How to structure memory management and JSON parsing

Hello friends of Zig,
I’m toying with Zig trying to implement Gossip Glomers. I’ve managed to implement the JSON parsing using std.json but I’m unsure how to structure memory management around it. Maybe my overall approach is wrong, so I’d be happy to hear feedback on this.

The first challenge was that the protocol in maelstrom creates messages like this:

{"src":"n1",  dst:"c2", "body": { "type": "init", ...}}

You’ll notice that the body has a type field and the structure of the body depends on that type. So I’ve created a RawMessage type:

pub const RawMsg: type = struct {
    src: []u8,
    dst: []u8,
    body: std.json.Value,
}

I can then extract the type via the body field, and parse conditionally. That’s fine, if not a bit verbose. Is there a nicer way to do this?

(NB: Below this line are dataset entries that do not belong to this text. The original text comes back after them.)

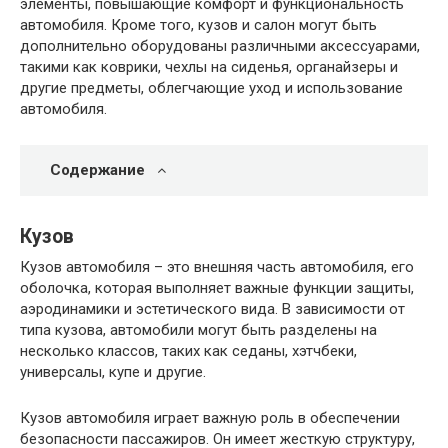
элементы, повышающие комфорт и функциональность
автомобиля. Кроме того, кузов и салон могут быть
дополнительно оборудованы различными аксессуарами,
такими как коврики, чехлы на сиденья, органайзеры и
другие предметы, облегчающие уход и использование
автомобиля.
Содержание
Кузов
Кузов автомобиля – это внешняя часть автомобиля, его
оболочка, которая выполняет важные функции защиты,
аэродинамики и эстетического вида. В зависимости от
типа кузова, автомобили могут быть разделены на
несколько классов, таких как седаны, хэтчбеки,
универсалы, купе и другие.
Кузов автомобиля играет важную роль в обеспечении
безопасности пассажиров. Он имеет жесткую структуру,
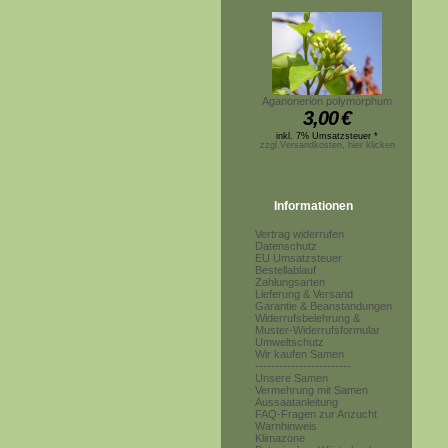
Aganonerion polymorphum
3,00
€
inkl. 7% Umsatzsteuer *
zzgl.Versandkosten, hier klicken
Informationen
Vertrag widerrufen
Datenschutz
EU Umsatzsteuer
Bestellablauf
Zahlungsarten
Lieferung & Versand
Garantie & Beanstandungen
Widerrufsbelehrung &
Muster-Widerrufsformular
Umweltschutz
Wir kaufen Samen
------------------------
Unsere Samen
Vermehrung mit Samen
Aussaatanleitung
FAQ-Fragen zur Anzucht
Warnhinweis
Klimazone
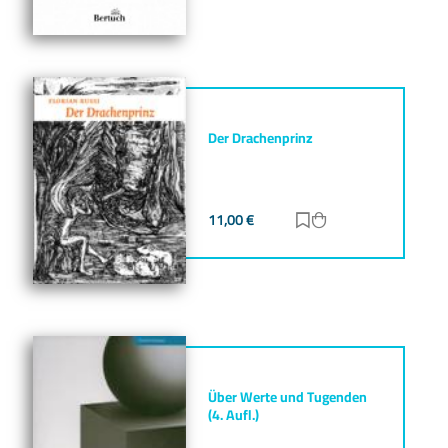
Der Drachenprinz
11,00
€
Zur Merkliste hinz
Zum Warenkorb h
Über Werte und Tugenden
(4. Aufl.)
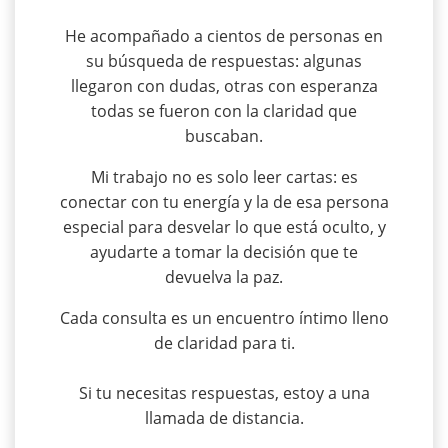
He acompañado a cientos de personas en
su búsqueda de respuestas: algunas
llegaron con dudas, otras con esperanza
todas se fueron con la claridad que
buscaban.
Mi trabajo no es solo leer cartas: es
conectar con tu energía y la de esa persona
especial para desvelar lo que está oculto, y
ayudarte a tomar la decisión que te
devuelva la paz.
Cada consulta es un encuentro íntimo lleno
de claridad para ti.
Si tu necesitas respuestas, estoy a una
llamada de distancia.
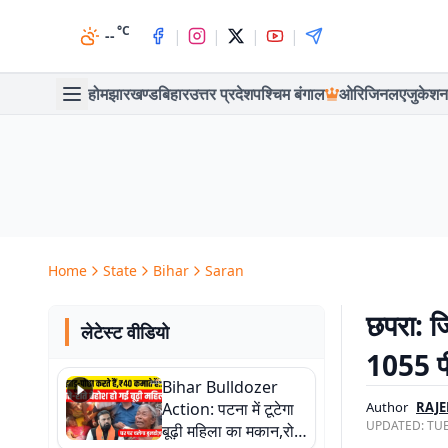
°C
|
|
|
|
--
होम
झारखण्ड
बिहार
उत्तर प्रदेश
पश्चिम बंगाल
ओरिजिनल
एजुकेशन
Home
State
Bihar
Saran
छपरा: ज
लेटेस्ट वीडियो
1055 पी
Bihar Bulldozer
Action: पटना में टूटेगा
Author
RAJ
UPDATED:
TUE
बूढ़ी महिला का मकान,रोते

What I’m struggling with now is memory management. I’m using std.json.parseFromValue with an allocator to create structs of the type specific messages. I’ve placed all this in a method:

    pub fn msgBody(self: *const @This(), allocator: std.mem.Allocator) !MsgBody {
        switch (try self.msgType()) {
            MsgType.Init => {
                const parsedBody: Parsed(...) = try std.json.parseFromValue(T: InitMsg, allocator: allocator, source: self.body, options: .{});
                defer parsedBody.deinit();

                return .{
                    .Init: InitMsg = parsedBody.value,
                };
            },
            MsgType.Echo => {...},
        }
    }

You can probably already spot the bug; at the end of the scope the parsed message is deallocated via defer parsedBody.deinit(). I see two ways of dealing with this:

  • copy the parsed body
  • defer allocation

Copying the parsed body seemed obvious but recursively cloning structs is a pain. Maybe I’m missing a useful std lib method to do that? But it was annoying enough that I thought about the second option: delegate the deallocation to the caller by adding a deinit method on the MsgBody, but I don’t see how to do that short of holding parsedBody in MsgBody. Is there a better way? Am I thinking completely wrong about this?

1 Like

Hi Welcome to ziggit, I think if you want to have a simpler experience, using the leaky variants with your own arena, and manage memory via the arena would be a good way to achieve what you are trying to do. :slight_smile:

1 Like

Thanks for the welcome. :slight_smile:

Oh, that’s what the leaky variant is for? That’s a great idea! I’d have an arena allocator per parsed message and just clean it up at then end! I’ll give that a try, thank you!

If I needed the parsed struct outside of the message processing cycle, is there a better way to copy structs recursive?

1 Like

Your welcome, so from the doc-comment.

/// Parses the json document from `s` and returns the result.
/// Allocations made during this operation are not carefully tracked and may not be possible to individually clean up.
/// It is recommended to use a `std.heap.ArenaAllocator` or similar.
pub fn parseFromSliceLeaky(
    comptime T: type,
    allocator: Allocator,
    s: []const u8,
    options: ParseOptions,
) ParseError(Scanner)!T {
    var scanner = Scanner.initCompleteInput(allocator, s);
    defer scanner.deinit();

    return parseFromTokenSourceLeaky(T, allocator, &scanner, options);
}

Like this function (which I know is not the one you are using, but the meaning behind the leaky suffix is the same, meaning, the “Leaky” variants, don’t track memory for you, you are supposed to either leak memory (plz don’t ahah), or pass it an arena allocator, and batch free it.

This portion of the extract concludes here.